» **What is needed**
Restate the entries word for word, leaving nothing out.

» **Dataset entries**
◇ ◇ ◇

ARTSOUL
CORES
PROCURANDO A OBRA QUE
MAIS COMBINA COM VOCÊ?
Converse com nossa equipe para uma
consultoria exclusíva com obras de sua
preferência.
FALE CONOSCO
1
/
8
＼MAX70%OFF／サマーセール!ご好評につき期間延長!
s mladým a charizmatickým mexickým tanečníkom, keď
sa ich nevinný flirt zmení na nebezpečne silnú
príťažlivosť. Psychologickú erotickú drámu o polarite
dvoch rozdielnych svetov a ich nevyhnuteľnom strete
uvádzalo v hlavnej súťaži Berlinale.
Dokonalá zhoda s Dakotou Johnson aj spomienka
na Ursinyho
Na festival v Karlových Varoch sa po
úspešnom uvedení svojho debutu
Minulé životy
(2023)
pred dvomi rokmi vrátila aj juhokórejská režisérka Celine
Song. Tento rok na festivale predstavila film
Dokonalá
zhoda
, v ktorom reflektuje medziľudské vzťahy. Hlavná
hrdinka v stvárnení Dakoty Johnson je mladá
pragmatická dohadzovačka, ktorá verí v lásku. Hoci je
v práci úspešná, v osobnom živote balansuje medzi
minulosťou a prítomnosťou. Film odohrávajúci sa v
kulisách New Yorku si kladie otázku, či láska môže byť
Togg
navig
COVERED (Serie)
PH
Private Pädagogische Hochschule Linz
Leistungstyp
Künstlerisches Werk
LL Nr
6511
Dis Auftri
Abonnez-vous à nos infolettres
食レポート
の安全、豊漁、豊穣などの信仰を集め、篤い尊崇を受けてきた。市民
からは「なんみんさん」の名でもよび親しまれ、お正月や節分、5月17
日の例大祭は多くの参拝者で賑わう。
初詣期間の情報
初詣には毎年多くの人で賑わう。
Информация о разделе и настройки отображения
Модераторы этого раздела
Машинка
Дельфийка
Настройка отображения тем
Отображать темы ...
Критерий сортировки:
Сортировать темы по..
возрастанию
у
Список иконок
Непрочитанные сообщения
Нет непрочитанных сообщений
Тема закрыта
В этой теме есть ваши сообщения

◇ ◇ ◇

» **Worked solution**
ARTSOUL
CORES
PROCURANDO A OBRA QUE
MAIS COMBINA COM VOCÊ?
Converse com nossa equipe para uma
consultoria exclusíva com obras de sua
preferência.
FALE CONOSCO
1
/
8
＼MAX70%OFF／サマーセール!ご好評につき期間延長!
s mladým a charizmatickým mexickým tanečníkom, keď
sa ich nevinný flirt zmení na nebezpečne silnú
príťažlivosť. Psychologickú erotickú drámu o polarite
dvoch rozdielnych svetov a ich nevyhnuteľnom strete
uvádzalo v hlavnej súťaži Berlinale.
Dokonalá zhoda s Dakotou Johnson aj spomienka
na Ursinyho
Na festival v Karlových Varoch sa po
úspešnom uvedení svojho debutu
Minulé životy
(2023)
pred dvomi rokmi vrátila aj juhokórejská režisérka Celine
Song. Tento rok na festivale predstavila film
Dokonalá
zhoda
, v ktorom reflektuje medziľudské vzťahy. Hlavná
hrdinka v stvárnení Dakoty Johnson je mladá
pragmatická dohadzovačka, ktorá verí v lásku. Hoci je
v práci úspešná, v osobnom živote balansuje medzi
minulosťou a prítomnosťou. Film odohrávajúci sa v
kulisách New Yorku si kladie otázku, či láska môže byť
Togg
navig
COVERED (Serie)
PH
Private Pädagogische Hochschule Linz
Leistungstyp
Künstlerisches Werk
LL Nr
6511
Dis Auftri
Abonnez-vous à nos infolettres
食レポート
の安全、豊漁、豊穣などの信仰を集め、篤い尊崇を受けてきた。市民
からは「なんみんさん」の名でもよび親しまれ、お正月や節分、5月17
日の例大祭は多くの参拝者で賑わう。
初詣期間の情報
初詣には毎年多くの人で賑わう。
Информация о разделе и настройки отображения
Модераторы этого раздела
Машинка
Дельфийка
Настройка отображения тем
Отображать темы ...
Критерий сортировки:
Сортировать темы по..
возрастанию
у
Список иконок
Непрочитанные сообщения
Нет непрочитанных сообщений
Тема закрыта
В этой теме есть ваши сообщения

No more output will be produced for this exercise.